Leonard Kakande
Leonard Kakande

Reputation: 695

Passing a model instance to a helper method in rspec testing

I have a helper method in my app located in spec/support/utilities.rb I am trying to pass an instance of a model object to it but I haven't succeeded so the tests fail

here is the helper method

def attribute_not_present(model_instance,model_attrib)
  describe "when #{model_attrib} is not present" do
    before { model_instance.send("#{model_attrib}=", " ") }
      it { should_not be_valid }
    end
 end

in spec/model/tool_spec.rb i have this

require 'spec_helper'

describe Tool do
  before do
    @tool = FactoryGirl.create(:tool)    
  end

  @attribute_array = ["kind", "serial_number", "department", "size", 
  "description", "hours", "length"] 

  subject { @tool }  

  #checks for absence of any of the required attributes
  @attribute_array.each { |tool_attribute|
    attribute_not_present(@tool,tool_attribute)
  } 
end

the @tool seems not to be recognized in the helper

the sample failure is this

1) Tool when size is not present 
  Failure/Error: before { model_instance.send("#{model_attrib}=", " ") }
  NoMethodError:
    undefined method `size=' for nil:NilClass
  # ./spec/support/utilities.rb:3:in `block (2 levels) in attribute_not_present'

I am rails newbie

Upvotes: 0

Views: 318

Answers (2)

Frederick Cheung
Frederick Cheung

Reputation: 84114

At the point where attribute_not_present is called, @tool does not yet exist.
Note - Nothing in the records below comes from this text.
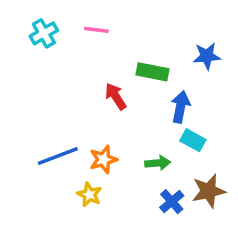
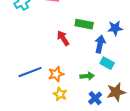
blue star: (207, 56) -> (115, 28), moved
yellow star: (89, 195) -> (60, 94), moved

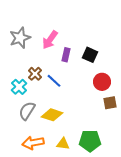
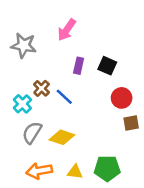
gray star: (20, 38) -> (24, 45), turned 30
pink arrow: (50, 40) -> (67, 30), moved

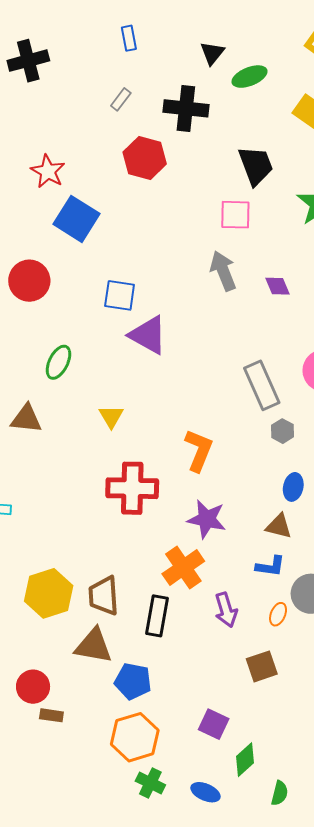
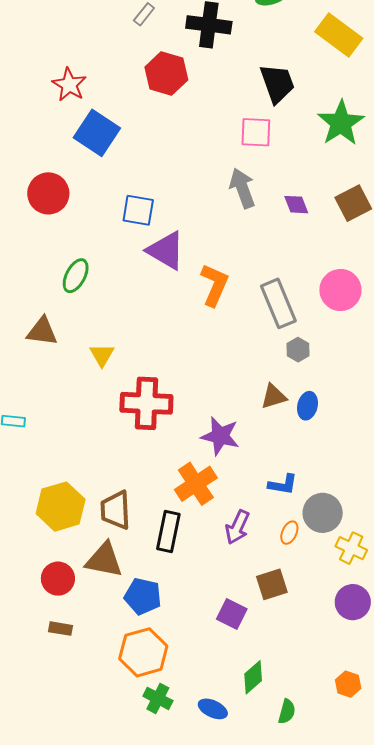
yellow triangle: (111, 416) -> (102, 355), moved
orange L-shape: (199, 450) -> (215, 285), moved
brown triangle: (279, 526) -> (274, 396), moved, turned -32
purple arrow: (226, 610) -> (237, 527), turned 40
red circle: (33, 687) -> (58, 579), moved
purple square: (214, 724) -> (232, 614), moved

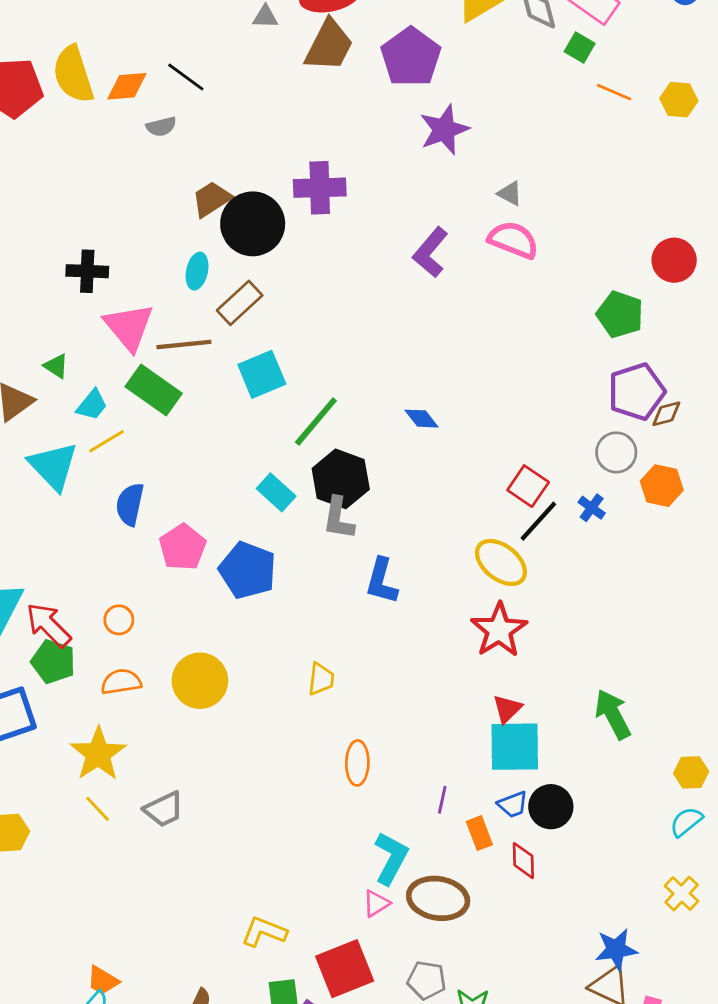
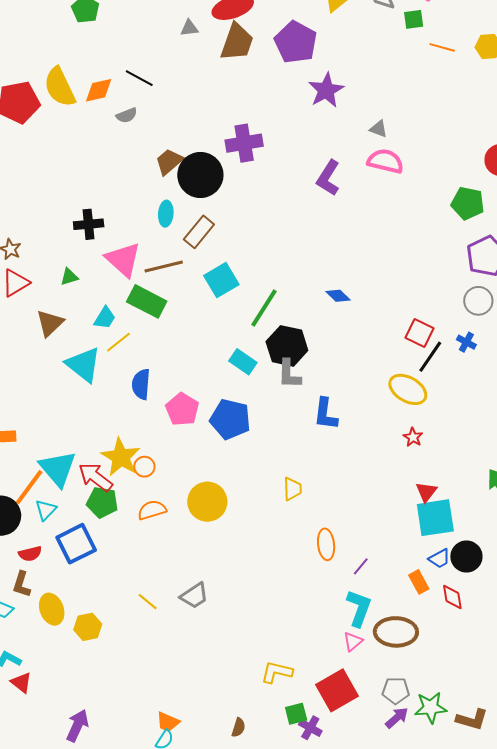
green square: (580, 48) -> (414, 19), turned -30
green triangle: (56, 366) -> (69, 277), moved, turned -42
red star: (499, 630) -> (413, 437), size x0.5
yellow star: (98, 754) -> (121, 457), moved
purple line: (442, 800) -> (361, 566), moved, turned 36

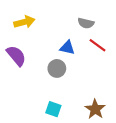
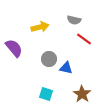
yellow arrow: (24, 22) -> (40, 27), moved
blue triangle: (67, 48) -> (66, 68), moved

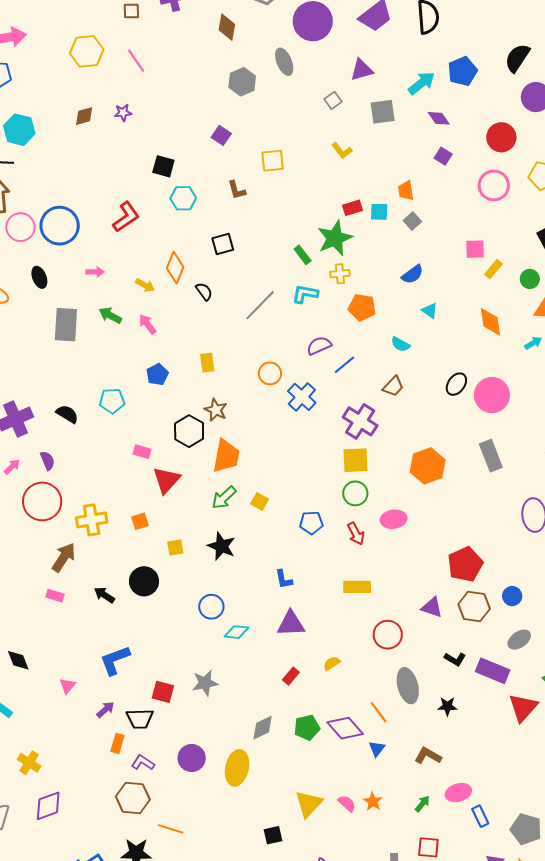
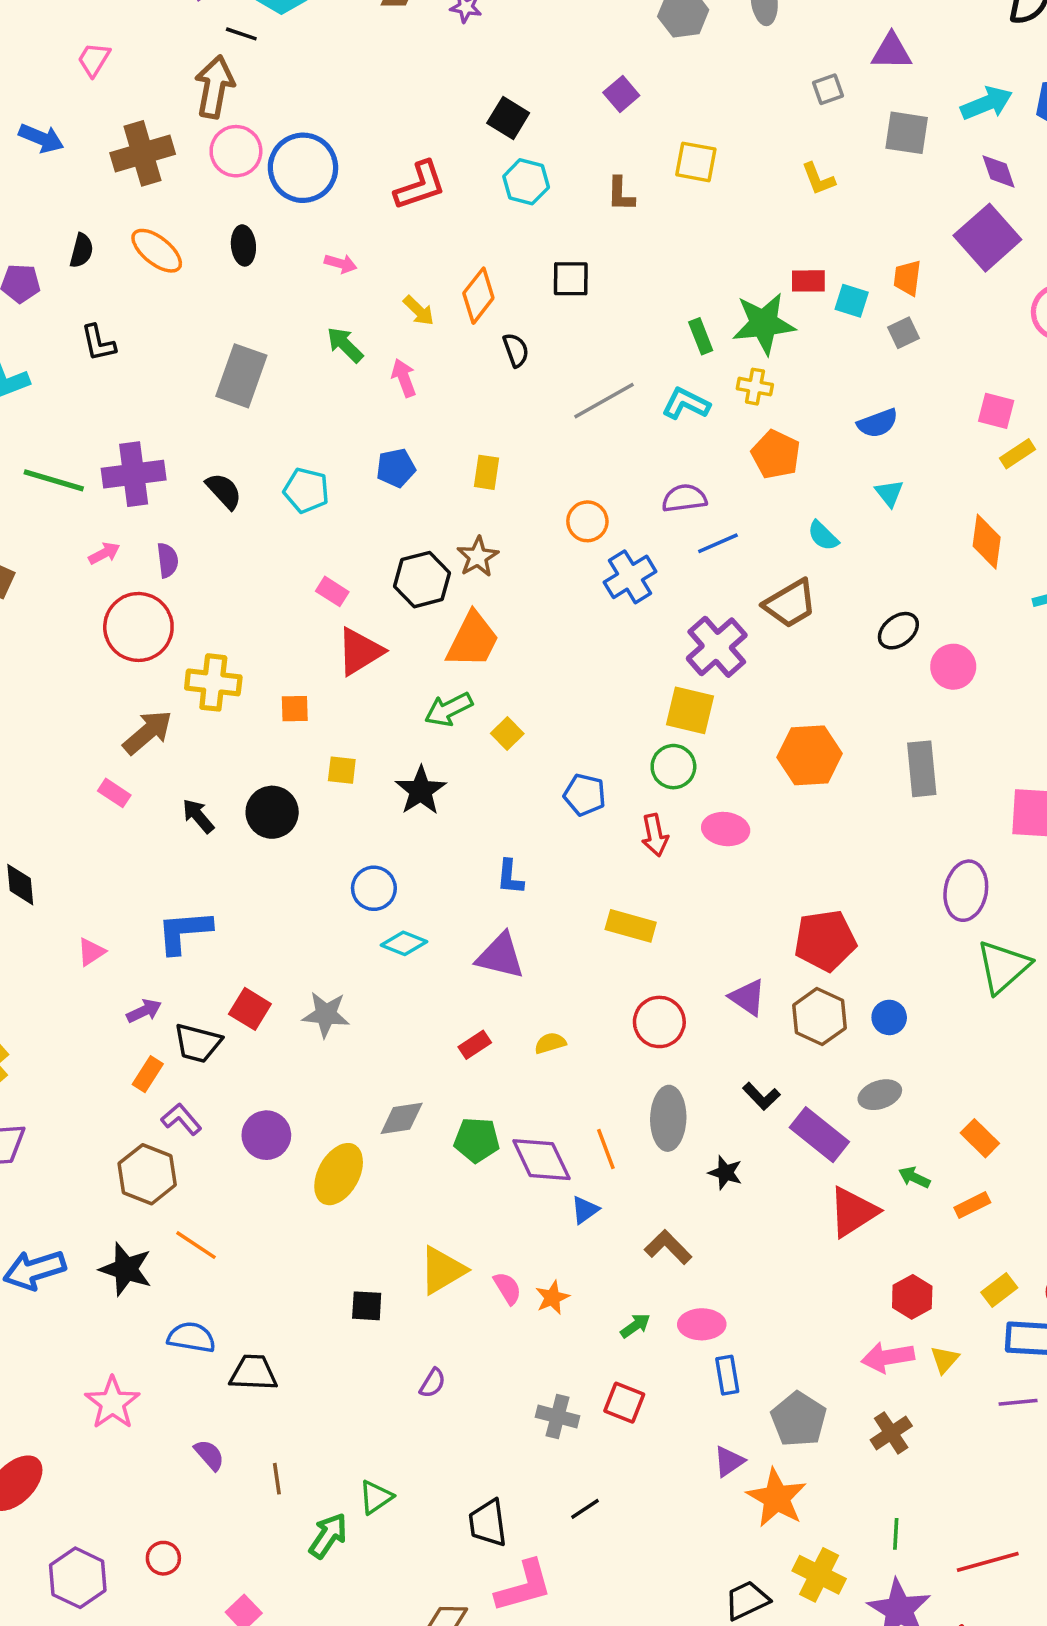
purple square: (443, 156) -> (987, 238), size x2.0
gray rectangle: (66, 325) -> (241, 376), moved
brown trapezoid: (393, 386) -> (790, 604), size x1.4
pink circle: (492, 395) -> (953, 667), size x0.7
Moreover, in one case self is the example group, where when the spec is actually run (and inside your before blocks) self is an instance of the example group.

You don't need to pass model_instance through at all though - you could instead just use subject i.e.

before { subject.send("#{model_attrib}=", " ") }

however.

You may also want to look at shared examples.

Upvotes: 1

Anthony
Anthony

Reputation: 15967

Ok - I think I understand what you're trying to do here. You're trying to do unit tests, specifically validations on your Tool class, is that right?

If so, I personally like to use the shoulda_matchers gem which I find to be very idiomatic with exactly this.

As an example, you could do:

describe Tool do 
  it { should validate_presence_of(:kind) }
  it { should validate_presnece_of(:serial_number) }
end

You can even do more with the validations, say you knew the :serial_number can only be an integer, you could do:

it { should validate_numericality_of(:serial_number).only_integer }

This is probably a better way to do unit level validations than a helper method as it's more Ruby-like.